Gıda güvenliği projeksiyonlarını etkileyen faktörler arasında bölgesel iklim projeksiyonlarında değişkenlik, iklim değişikliğinin azaltılması için yapılan çalışmalar, tarım ürünlerinin vermesi beklenen biyolojik tepkiler, aşırı hava olayları (kuraklıklar, seller), finansal dalgalanmalar ile haşere ve hastalıkların dağılımının değişmesi yer almaktadır. Sıcaklık ve yağış değişikliklerinin, küresel gıda fiyatlarını 2050 yılına kadar %3–84 oranında artırması öngörülmektedir. İklim değişikliğinin gıda fiyatlarına olan etkisi arazi kullanım değişiklikleri, enerji politikaları ve gıda ticaretindeki farklılıklar ile birlikte ele alınmalıdır. Özellikle enerji üretimi için tarım alanlarının kullanılması ve bunun bir politika aracı olarak geliştirilmesi problemleri daha da artırabilir.

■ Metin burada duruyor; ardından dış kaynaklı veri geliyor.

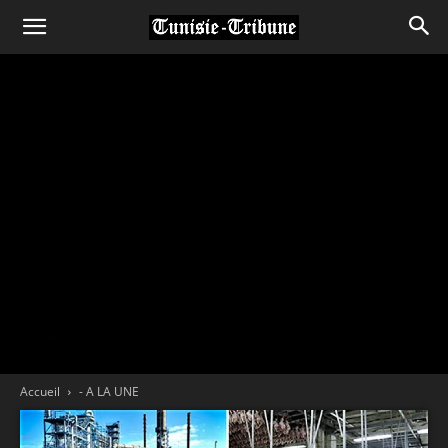
Accueil
- A LA UNE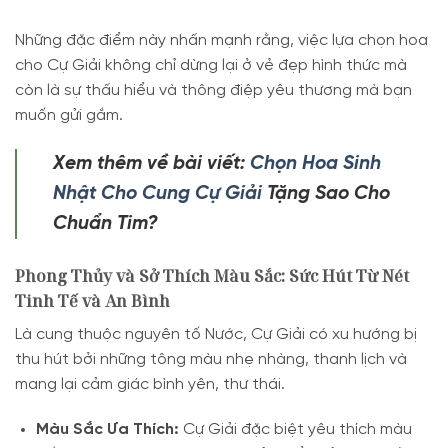
Những đặc điểm này nhấn mạnh rằng, việc lựa chọn hoa
cho Cự Giải không chỉ dừng lại ở vẻ đẹp hình thức mà
còn là sự thấu hiểu và thông điệp yêu thương mà bạn
muốn gửi gắm.
Xem thêm về bài viết:
Chọn Hoa Sinh
Nhật Cho Cung Cự Giải
Tặng Sao Cho
Chuẩn Tim?
Phong Thủy và Sở Thích Màu Sắc: Sức Hút Từ Nét
Tinh Tế và An Bình
Là cung thuộc nguyên tố Nước, Cự Giải có xu hướng bị
thu hút bởi những tông màu nhẹ nhàng, thanh lịch và
mang lại cảm giác bình yên, thư thái.
Màu Sắc Ưa Thích:
Cự Giải đặc biệt yêu thích màu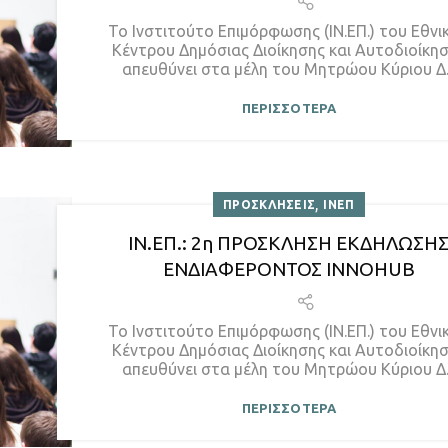
Το Ινστιτούτο Επιμόρφωσης (ΙΝ.ΕΠ.) του Εθνι
Κέντρου Δημόσιας Διοίκησης και Αυτοδιοίκη
απευθύνει στα μέλη του Μητρώου Κύριου Δ..
ΠΕΡΙΣΣΟΤΕΡΑ
,
ΠΡΟΣΚΛΗΣΕΙΣ
ΙΝΕΠ
ΙΝ.ΕΠ.: 2η ΠΡΟΣΚΛΗΣΗ ΕΚΔΗΛΩΣΗ
ΕΝΔΙΑΦΕΡΟΝΤΟΣ INNOHUB
Το Ινστιτούτο Επιμόρφωσης (ΙΝ.ΕΠ.) του Εθνι
Κέντρου Δημόσιας Διοίκησης και Αυτοδιοίκη
απευθύνει στα μέλη του Μητρώου Κύριου Δ..
ΠΕΡΙΣΣΟΤΕΡΑ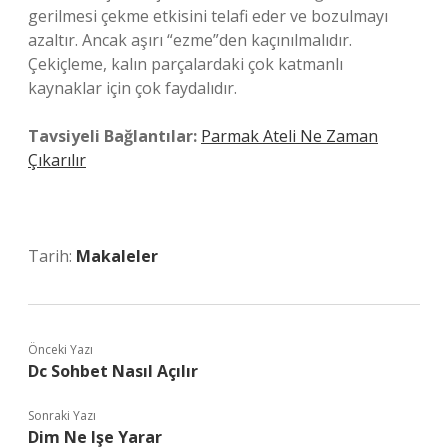
gerilmesi çekme etkisini telafi eder ve bozulmayı
azaltır. Ancak aşırı “ezme”den kaçınılmalıdır.
Çekiçleme, kalın parçalardaki çok katmanlı
kaynaklar için çok faydalıdır.
Tavsiyeli Bağlantılar:
Parmak Ateli Ne Zaman
Çıkarılır
Tarih:
Makaleler
Önceki Yazı
Dc Sohbet Nasıl Açılır
Sonraki Yazı
Dim Ne Işe Yarar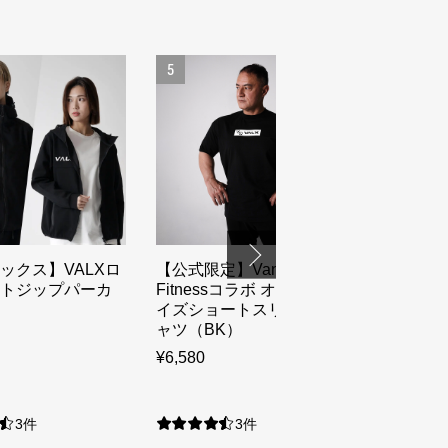
5
6
ックス】VALXロ
【公式限定】Vanquish
【公式限定】
トジップパーカ
Fitnessコラボ オーバーサ
Fitnes
イズショートスリーブTシ
ットジョ
ャツ（BK）
（GR）
¥6,580
¥9,980
3件
3件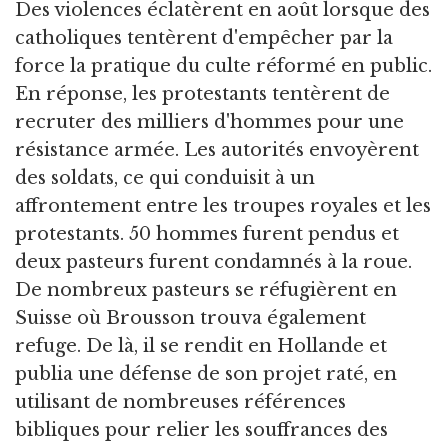
Des violences éclatèrent en août lorsque des
catholiques tentèrent d'empêcher par la
force la pratique du culte réformé en public.
En réponse, les protestants tentèrent de
recruter des milliers d'hommes pour une
résistance armée. Les autorités envoyèrent
des soldats, ce qui conduisit à un
affrontement entre les troupes royales et les
protestants. 50 hommes furent pendus et
deux pasteurs furent condamnés à la roue.
De nombreux pasteurs se réfugièrent en
Suisse où Brousson trouva également
refuge. De là, il se rendit en Hollande et
publia une défense de son projet raté, en
utilisant de nombreuses références
bibliques pour relier les souffrances des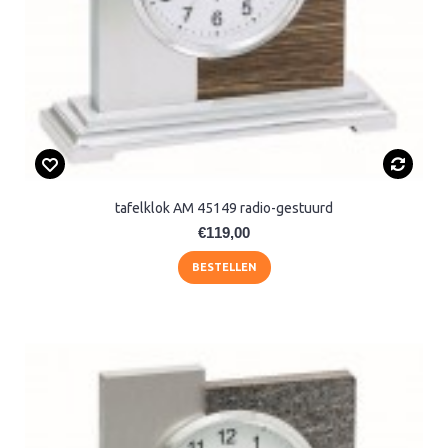
tafelklok AM 45149 radio-gestuurd
€119,00
BESTELLEN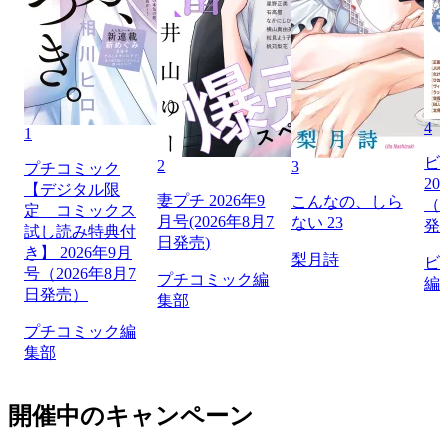
4
1
ビ
2
3
プチコミック
20
【デジタル限
妻プチ 2026年9
こんなの、しら
（2
定 コミックス
月号(2026年8月7
ない 23
発
試し読み特典付
日発売)
き】 2026年9月
梨月詩
ビ
号（2026年8月7
プチコミック編
編
日発売）
集部
プチコミック編
集部
開催中のキャンペーン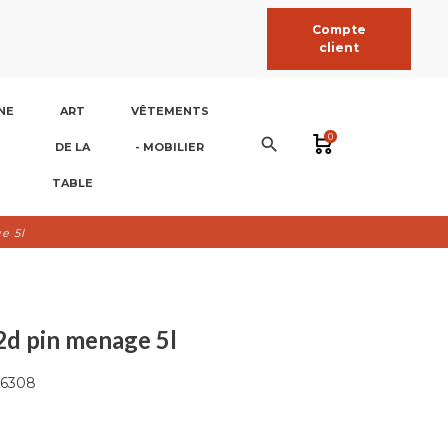
Compte
client
NE
ART
VÊTEMENTS
0
search
DE LA
- MOBILIER
TABLE
e 5l
 2d pin menage 5l
6308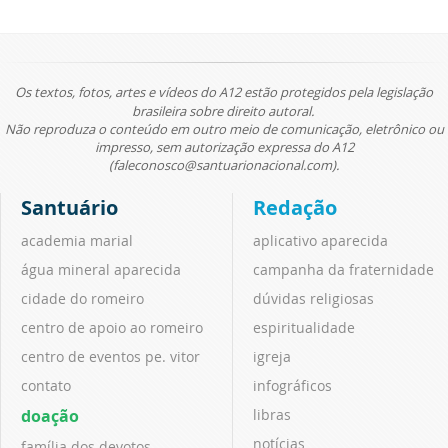
Os textos, fotos, artes e vídeos do A12 estão protegidos pela legislação
brasileira sobre direito autoral.
Não reproduza o conteúdo em outro meio de comunicação, eletrônico ou
impresso, sem autorização expressa do A12
(faleconosco@santuarionacional.com).
Santuário
Redação
academia marial
aplicativo aparecida
água mineral aparecida
campanha da fraternidade
cidade do romeiro
dúvidas religiosas
centro de apoio ao romeiro
espiritualidade
centro de eventos pe. vitor
igreja
contato
infográficos
doação
libras
notícias
família dos devotos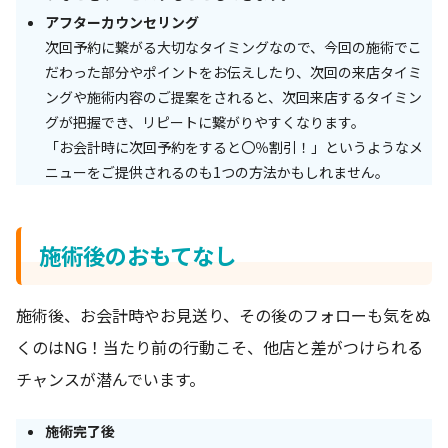
アフターカウンセリング
次回予約に繋がる大切なタイミングなので、今回の施術でこ
だわった部分やポイントをお伝えしたり、次回の来店タイミ
ングや施術内容のご提案をされると、次回来店するタイミン
グが把握でき、リピートに繋がりやすくなります。
「お会計時に次回予約をすると〇％割引！」というようなメ
ニューをご提供されるのも1つの方法かもしれません。
施術後のおもてなし
施術後、お会計時やお見送り、その後のフォローも気をぬ
くのはNG！当たり前の行動こそ、他店と差がつけられる
チャンスが潜んでいます。
施術完了後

Balıkçılık ve su ürünleri yetiştiriciliği, tarım ve hayvancılık sektörlerine benzer zorluklarla karşılaşmaktadır. Ayrıca denizlerdeki yüksek avlanma oranları sudaki canlı miktarını azalttığından problem daha ağır hissedilmektedir. Denizlerdeki asitliliğin artması da fotosentez yapan birincil gıda üreticisi planktonların yaşamını güçleştirdiğinden dolayı denizlerdeki besin zinciri karalara oranla daha zor durumdadır.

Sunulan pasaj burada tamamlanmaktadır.